Professor | College of Liberal Arts and Social Sciences
334-244-3363 [email protected] Liberal Arts, 346 History and World Cultures

Wyatt Wells, a native of Nashville, Tennessee, graduated from Vanderbilt University with a BA in 1986. Six years later, in 1992, he earned a Ph.D. in American History from the University of North Carolina, Chapel Hill. After a year as an instructor at Chapel Hill, he took a position as an assistant editor at the Andrew Jackson Papers at the University of Tennessee, Knoxville. He worked there three years, leaving in 1996 to be the Newcomen fellow in Business History at the Harvard Business School. The next year, he moved to Montgomery to teach at AUM. Wells has been here ever since, although in the 2001-2002 academic year he did serve as a Fulbright Fellow at the University of Hong Kong.

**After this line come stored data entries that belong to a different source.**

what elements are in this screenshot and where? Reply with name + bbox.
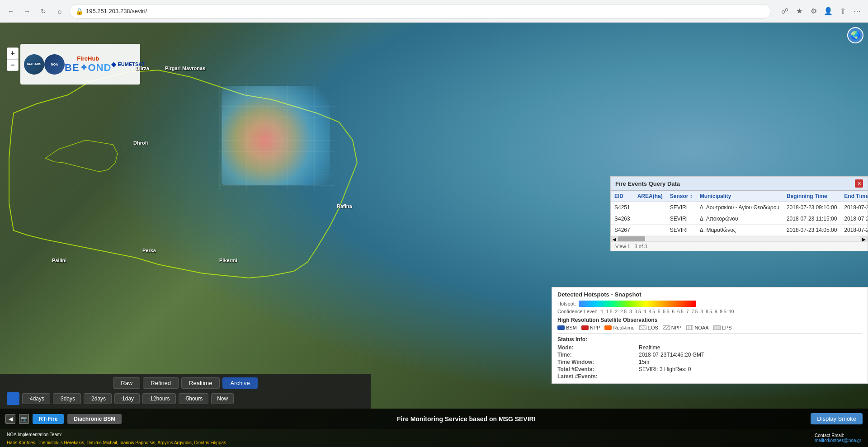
reader-view-button[interactable]: ☍ [778,5,791,18]
legend-npp2: NPP [663,325,682,330]
view-count: View 1 - 3 of 3 [615,244,647,249]
main-content: IAASARS NOA FireHub BE✦OND ◆ EUMETSAT [0,23,868,447]
cell-area [634,225,666,236]
latest-value [639,373,862,380]
svg-rect-0 [219,84,335,190]
window-value: 15m [639,359,862,365]
now-button[interactable]: Now [211,393,234,404]
col-area: AREA(ha) [634,191,666,202]
grid-overlay [219,84,335,190]
cell-end: 2018-07-23 14:40:00 [840,213,868,225]
eps-pattern [713,325,721,330]
noaa-label: NOAA [694,325,708,330]
minus4days-button[interactable]: -4days [22,393,50,404]
status-bar: ◀ 📷 RT-Fire Diachronic BSM Fire Monitori… [0,409,868,429]
refined-button[interactable]: Refined [143,377,179,389]
time-value: 2018-07-23T14:46:20 GMT [639,352,862,358]
cell-sensor: SEVIRI [666,213,696,225]
raw-button[interactable]: Raw [113,377,140,389]
bsm-color [557,325,565,330]
zoom-in-button[interactable]: + [7,47,19,59]
col-end: End Time [840,191,868,202]
cell-area [634,213,666,225]
table-footer: View 1 - 3 of 3 [611,241,868,251]
eumetsat-text: EUMETSAT [118,61,145,67]
scroll-left-button[interactable]: ◀ [611,236,618,242]
refresh-button[interactable]: ↻ [37,5,50,18]
extensions-button[interactable]: ⚙ [807,5,820,18]
realtime-label: Real-time [613,325,634,330]
cell-eid: S4251 [611,202,634,213]
npp2-pattern [663,325,670,330]
bookmark-button[interactable]: ★ [793,5,806,18]
hotspot-color-bar [579,301,696,307]
noa-label: NOA Implementation Team: [7,432,62,437]
realtime-color [604,325,612,330]
fire-events-table: EID AREA(ha) Sensor ↕ Municipality Begin… [611,191,868,236]
table-row[interactable]: S4267 SEVIRI Δ. Μαραθώνος 2018-07-23 14:… [611,225,868,236]
panel-title: Fire Events Query Data [615,180,680,187]
close-panel-button[interactable]: ✕ [855,179,863,188]
time-label: Time: [557,352,639,358]
beyond-logo: FireHub BE✦OND [65,55,111,74]
realtime-button[interactable]: Realtime [181,377,220,389]
minus1day-button[interactable]: -1day [114,393,140,404]
rt-fire-tab[interactable]: RT-Fire [33,414,64,424]
team-names: Haris Kontoes, Themistoklis Herekakis, D… [7,440,226,445]
address-bar[interactable]: 🔒 195.251.203.238/seviri/ [70,4,771,19]
col-beginning: Beginning Time [783,191,840,202]
nav-left-button[interactable]: ◀ [5,414,15,424]
mode-value: Realtime [639,344,862,351]
total-label: Total #Events: [557,366,639,372]
map-label-perka: Perka [142,248,156,253]
legend-realtime: Real-time [604,325,634,330]
npp-color [581,325,589,330]
account-button[interactable]: 👤 [822,5,835,18]
scroll-right-button[interactable]: ▶ [860,236,868,242]
home-button[interactable]: ⌂ [53,5,66,18]
minus2days-button[interactable]: -2days [84,393,112,404]
minus5hours-button[interactable]: -5hours [179,393,209,404]
screenshot-button[interactable]: 📷 [19,414,29,424]
status-info-title: Status Info: [557,336,862,343]
zoom-out-button[interactable]: − [7,59,19,71]
cell-beginning: 2018-07-23 11:15:00 [783,213,840,225]
archive-button[interactable]: Archive [222,377,257,389]
forward-button[interactable]: → [21,5,33,18]
logo-panel: IAASARS NOA FireHub BE✦OND ◆ EUMETSAT [20,44,140,85]
beyond-text: BE✦OND [65,62,111,74]
url-text: 195.251.203.238/seviri/ [86,8,147,14]
cell-eid: S4263 [611,213,634,225]
iaasars-logo: IAASARS [24,54,44,75]
col-municipality: Municipality [696,191,783,202]
browser-toolbar-icons: ☍ ★ ⚙ 👤 ⇧ ⋯ [778,5,863,18]
eos-label: EOS [648,325,658,330]
map-zoom-controls: + − [7,47,19,71]
confidence-numbers: 1 1.5 2 2.5 3 3.5 4 4.5 5 5.5 6 6.5 7 7.… [601,309,734,314]
display-smoke-button[interactable]: Display Smoke [811,413,863,424]
cell-eid: S4267 [611,225,634,236]
eps-label: EPS [722,325,732,330]
globe-button[interactable]: 🌏 [847,27,863,43]
legend-npp: NPP [581,325,600,330]
menu-button[interactable]: ⋯ [851,5,863,18]
hotspot-label: Hotspot: [557,301,576,306]
share-button[interactable]: ⇧ [836,5,849,18]
contact-label: Contact Email: [815,433,844,438]
table-scrollbar[interactable]: ◀ ▶ [611,236,868,241]
legend-bsm: BSM [557,325,577,330]
status-info-grid: Mode: Realtime Time: 2018-07-23T14:46:20… [557,344,862,380]
map-label-pikermi: Pikermi [219,258,237,263]
fire-events-table-container[interactable]: EID AREA(ha) Sensor ↕ Municipality Begin… [611,191,868,236]
table-row[interactable]: S4263 SEVIRI Δ. Αποκορώνου 2018-07-23 11… [611,213,868,225]
map-background[interactable]: IAASARS NOA FireHub BE✦OND ◆ EUMETSAT [0,23,868,447]
col-sensor: Sensor ↕ [666,191,696,202]
back-button[interactable]: ← [5,5,17,18]
diachronic-tab[interactable]: Diachronic BSM [67,414,122,424]
cell-sensor: SEVIRI [666,202,696,213]
minus12hours-button[interactable]: -12hours [142,393,175,404]
table-row[interactable]: S4251 SEVIRI Δ. Λουτρακίου - Αγίου Θεοδώ… [611,202,868,213]
map-label-pallini: Pallini [52,258,66,263]
minus3days-button[interactable]: -3days [53,393,81,404]
scrollbar-thumb[interactable] [618,236,645,241]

Wells’s research has focused on the intersection of government and economics and how the issues involved often spill across national borders. He has published five books and numerous articles on subjects such as the policies of the Federal Reserve during the economically turbulent 1970s, the effort of the United States to impose its ideas about antitrust on the rest of the world during and immediately after World War II, the financial crisis that reshaped Wall Street in the late 1960s and early 1970s, the Eisenhower administration’s policies towards public (electric) power, and the bitter debate in the United States in the 1890s over whether to base the currency on gold or silver. He has also produced broader studies on the history and character of capitalism and the performance of the U.S. economy in the decades after World War II. Wells has drawn on this expertise to create upper-level history classes at AUM such as “The World since 1945” and “The History of Money.”

Wyatt Wells is married and has three sons and a dog. In his spare time, he writes fiction.